In 1950, it was estimated that we created 1.7 million tons of plastic. In 2014, is was 311 million tons of plastic, according to Adam Freed, sustainability principal at Bloomberg Associates in New York City.    

In a 2015 study, researchers found that 20 countries are responsible for more than 80 percent of the plastic going into the ocean annually. 

Odile Madden, senior scientist with the Getty Conservation Institute, said plastic consumption and use is a cultural problem. 

"We had to be taught, after World War II, to throw things away after using it once. In fact, there is advertising that suggests, 'Hey, don’t be stingy. Throw that cup away, and just get a new one,'" she said.

In just the last 20 years, there's been a noticeable rise in “convenience plastic:” water bottles, straws and cutlery, used once and thrown away. 

"... [T]his disposable culture. I mean, it’s not only plastic beverage containers. There’s aluminum ones, we have glass bottles. But, what have we lost as a people by carrying around our beverages and our snacks all the time, by ourselves?" said Madden. 

Freed said even if the recycling industry eventually finds a way to capture more of what can be recycled, there’s still the problem of landfills reaching capacity. He says western states have about 20 years left.

"We’ve produced more plastic in the past 18 years of this century than in the entire century beforehand, so it’s just been an exponential increase in our plastic production, consumption and use," said Freed.

“We’ve produced more plastic in the past 18 years of this century than in the entire century beforehand ...” — Adam Freed, sustainability principal at Bloomberg Associates

"Focusing on recycling once you’ve collected it is kind of like taking a Tylenol after you get the flu and thinking you did everything you could to prevent yourself from being sick. You’ve missed the opportunity to wash your hands, to get a flu shot, to be healthy, to avoid other people who are sick.
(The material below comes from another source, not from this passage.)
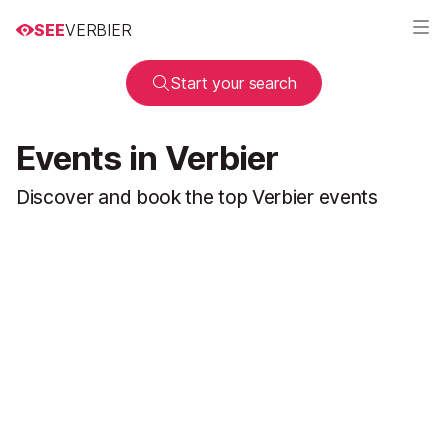
SEE
VERBIER
Start your search
Events in Verbier
Discover and book the top Verbier events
You know that is the tip of the iceberg when it comes to how cities can more efficiently and productively collect and manage their waste streams."
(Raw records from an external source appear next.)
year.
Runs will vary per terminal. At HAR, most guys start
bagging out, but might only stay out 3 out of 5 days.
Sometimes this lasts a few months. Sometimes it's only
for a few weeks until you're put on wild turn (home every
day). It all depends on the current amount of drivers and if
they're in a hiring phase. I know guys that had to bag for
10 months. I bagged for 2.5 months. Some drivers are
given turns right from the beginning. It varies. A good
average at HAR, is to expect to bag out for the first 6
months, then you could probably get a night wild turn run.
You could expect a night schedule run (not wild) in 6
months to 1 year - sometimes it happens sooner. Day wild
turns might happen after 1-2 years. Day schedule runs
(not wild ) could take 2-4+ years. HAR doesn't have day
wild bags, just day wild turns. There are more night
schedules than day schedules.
A 2017 comprehensive research study on the history of plastic production says plastics outpace every other manufactured material for the past 65 years. 

According to the EPA’s figures, Americans generated 14.3 million tons of plastic waste in 2014, the last year EPA data was made available. 2.1 million tons of that was recycled, or 14 percent. The city of Phoenix, Republic Services and other industry experts put the figure somewhere closer to 8 percent or 9 percent, as does a 2017 comprehensive research study on the history of plastic production and consumption, which finds for the United States, plastic recycling has remained steady at 9 percent since 2012. 

According to a report released at Davos by the World Economic Forum, one truck of plastic waste is dumped into the ocean every minute. 

Madden says it all comes down to our changing attitudes and expectations of what plastic actually is. 

"I’m expecting that container for the soda to be pretty durable, but as soon as I’m done with that soda, I want that container to go away. I expect that it will go away. So, it’s a cultural problem, using durable material as if they are disposable and then expecting that they will disappear," she said.

Only 5 percent to 8 percent of any consumer plastic gets recycled. The bulk of the remainder gets landfilled, and has, since consumer plastic products became part of society in the 1950s.

Joe Giudice says for Phoenix, building a plastic remanufacturing plant in town is simply about answering to what residents say they want, which is to recycle more. 

"The vast majority of plastics that come in have nice domestic markets for those products to made into something else. But these mixed plastics, where we had a market in China, we no longer do," he said.

So the city is now trying to find a way to deal with those plastics being tossed into the recycle bins. Proposals were due back to Phoenix on July 18. 

This story is part of Elemental: Covering Sustainability, a new multimedia collaboration between Cronkite News, Arizona PBS, KJZZ, KPCC, Rocky Mountain PBS and PBS SoCal, and part of ongoing Colorado River coverage in partnership with KUNC in Colorado.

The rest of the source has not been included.